How to improve the atrocious performance of EF4 when listing an association?

advertisements

I'm working on movie database app using Entity Framework 4 (database first) and it is taking 30 seconds to load about 8,200 rows into a List. There are three tables involved and when I use .Include(), performance degrades even more -- almost three minutes to load 8,200 rows. This is painful. Given I'm learning a lot of technologies at once, I'm hoping there is a simple fix. Here are the details:

Table 1 - Videos

This is a large table with 31 columns about about 7,800 rows of videos. It uses a Guid as its primary key.

Table 2 - ActorsVideos (a junction table)

This table has two columns: (1) VideoID column, and (2) ActorID column. Both columns are Guid's and are foreign keys into the Video and Actor tables, respectively. This table uses a composite primary key where both columns act as the primary key. EF4 does not model this table; however, it creates a navigation property. This table allows the user to assign any number of actors to a movie.

Table 3 - Actors

Has 16 columns about about 400 rows. Again, the primary key is a Guid.

In the code, I'm reading about 10 columns in the Videos table and then I read columns from the associated Actors table.

The C# code looks something like this:

var videos = context.Videos
foreach (var video in videos)
{
    // retrieve 10 or so properties from 'video'

    if (video.Actors.Count > 0)
    {
        foreach (var actor in video.Actors)
        {
            // retrieve some properties on the actor
        }
    }
}

I've tried adding .Include("Actors") after context.Videos and, as stated above, performance went from terrible to horrific.

I've looked at the SQL that is generated with the Include and it's about 2K of text given the number of columns that are in the video table.

Do I have to split the video table using a Master/Detail pattern? My next step is to cache the actors table and avoid the navigation/association property altogether. Any other suggestions to make this faster? It should run in less than 5-6 seconds in my opinion.

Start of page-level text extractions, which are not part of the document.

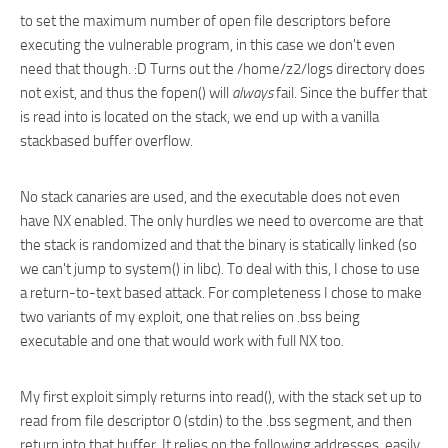
to set the maximum number of open file descriptors before
executing the vulnerable program, in this case we don't even
need that though. :D Turns out the /home/z2/logs directory does
not exist, and thus the fopen() will
always
fail. Since the buffer that
is read into is located on the stack, we end up with a vanilla
stackbased buffer overflow.
No stack canaries are used, and the executable does not even
have NX enabled. The only hurdles we need to overcome are that
the stack is randomized and that the binary is statically linked (so
we can't jump to system() in libc). To deal with this, I chose to use
a return-to-text based attack. For completeness I chose to make
two variants of my exploit, one that relies on .bss being
executable and one that would work with full NX too.
My first exploit simply returns into read(), with the stack set up to
read from file descriptor 0 (stdin) to the .bss segment, and then
return into that buffer. It relies on the following addresses, easily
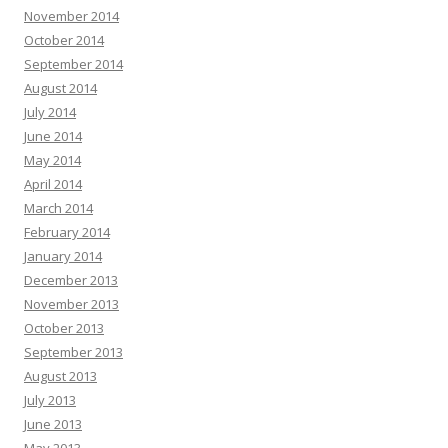
November 2014
October 2014
September 2014
August 2014
July 2014
June 2014
May 2014
April 2014
March 2014
February 2014
January 2014
December 2013
November 2013
October 2013
September 2013
August 2013
July 2013
June 2013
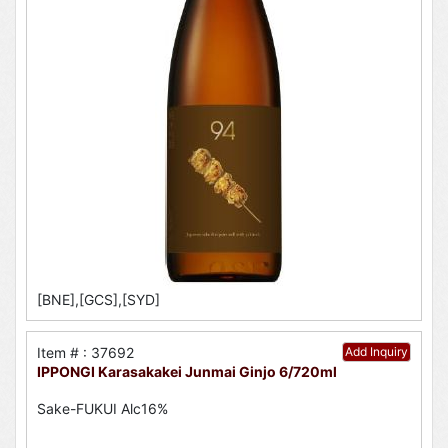
[BNE],[GCS],[SYD]
Item # : 37692
Add Inquiry
IPPONGI Karasakakei Junmai Ginjo 6/720ml
Sake-FUKUI Alc16%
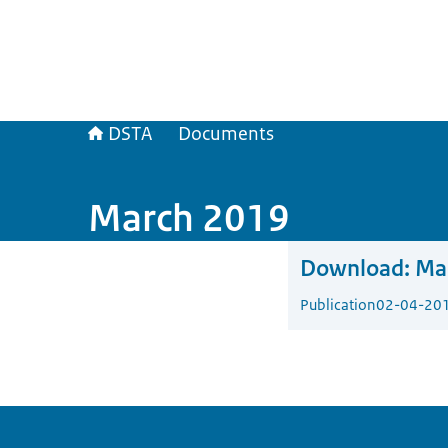
DSTA
Documents
March 2019
Download:
Ma
Publication
02-04-20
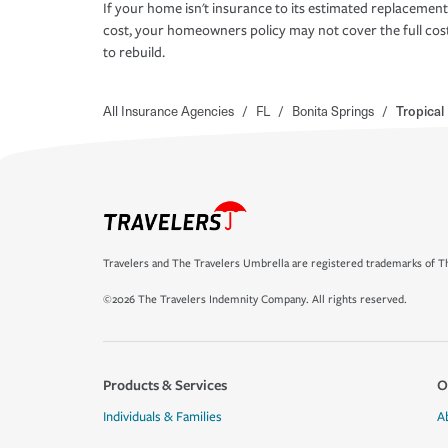
If your home isn't insurance to its estimated replacement
cost, your homeowners policy may not cover the full cos
to rebuild.
All Insurance Agencies
/
FL
/
Bonita Springs
/
Tropical
Travelers and The Travelers Umbrella are registered trademarks of Th
©2026 The Travelers Indemnity Company. All rights reserved.
Products & Services
O
Individuals & Families
A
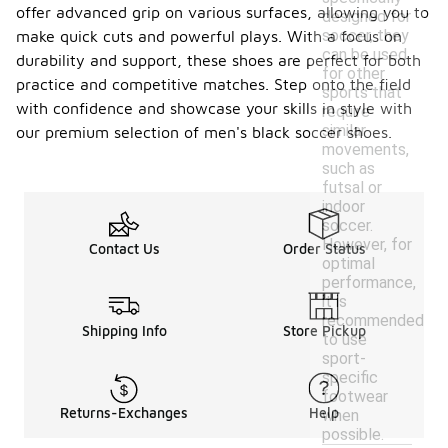
offer advanced grip on various surfaces, allowing you to
designed for
soccer, they
make quick cuts and powerful plays. With a focus on
can be used
durability and support, these shoes are perfect for both
for other
practice and competitive matches. Step onto the field
sports that
with confidence and showcase your skills in style with
require
similar
our premium selection of men's black soccer shoes.
movements,
such as
futsal or
indoor
soccer.
However, for
Contact Us
Order Status
optimal
performance,
it is
recommended
Shipping Info
Store Pickup
to use
sport-
specific
footwear
Returns-Exchanges
Help
when
possible.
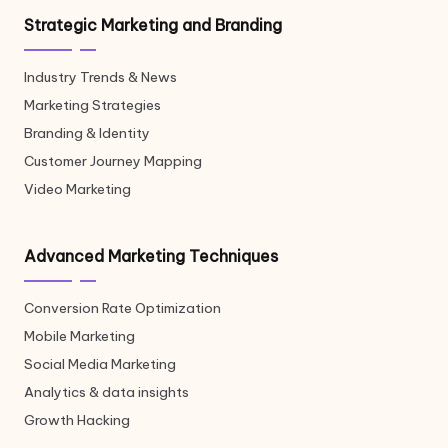
Strategic Marketing and Branding
Industry Trends & News
Marketing Strategies
Branding & Identity
Customer Journey Mapping
Video Marketing
Advanced Marketing Techniques
Conversion Rate Optimization
Mobile Marketing
Social Media Marketing
Analytics & data insights
Growth Hacking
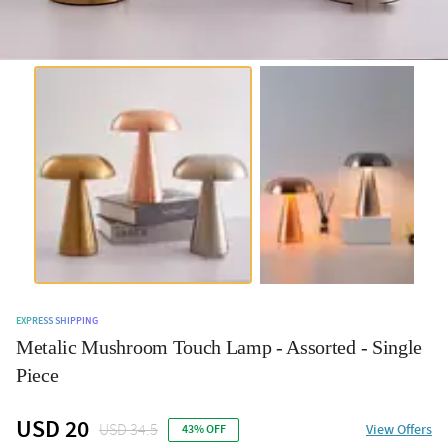
EXPRESS SHIPPING
Metalic Mushroom Touch Lamp - Assorted - Single
Piece
USD 20
USD 34.5
View Offers
43% OFF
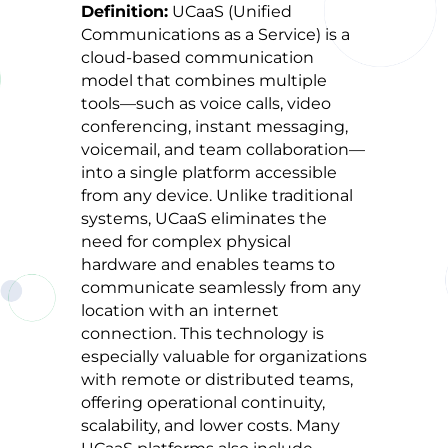
Definition:
UCaaS (Unified
Communications as a Service) is a
cloud-based communication
model that combines multiple
tools—such as voice calls, video
conferencing, instant messaging,
voicemail, and team collaboration—
into a single platform accessible
from any device. Unlike traditional
systems, UCaaS eliminates the
need for complex physical
hardware and enables teams to
communicate seamlessly from any
location with an internet
connection. This technology is
especially valuable for organizations
with remote or distributed teams,
offering operational continuity,
scalability, and lower costs. Many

EDIT: The database is SQL Server CE 3.5.


You're asking Entity Framework to load a video along with all of it's actors, then you're doing the filtering in application code. Generally, you're pulling way more data than you need to. I would have SQL Server (or whatever DB you're using) pre-filter for you:

var videos = context.Videos;
var results = from video in videos
              where video.Actors.count > 10
              group video.Actors by video.VideoID into grouping
          select new
          {
              video.VideoID,
              video.Actors
          };

foreach (var group in results)
{
    foreach (var actor in group.Actors)
    {
        // do stuff
    }
}

Loading ~8200 rows, along with their associated rows in the videos table should be extremely fast. I did some development at my job where I had to deal with a 70+ million row test data table with a 5 table join. This ran in something like half a minute.

But, the reason why it ran that much faster than what you're doing is because I was filtering inside of SQL Server. The equivalent "procedural" program using EF took several minutes because I was doing filtering AFTER I pulled the rows from the database.

Think of it this way: You're not only asking for every row in your database, but you're pulling in data that you don't even need to multiple times.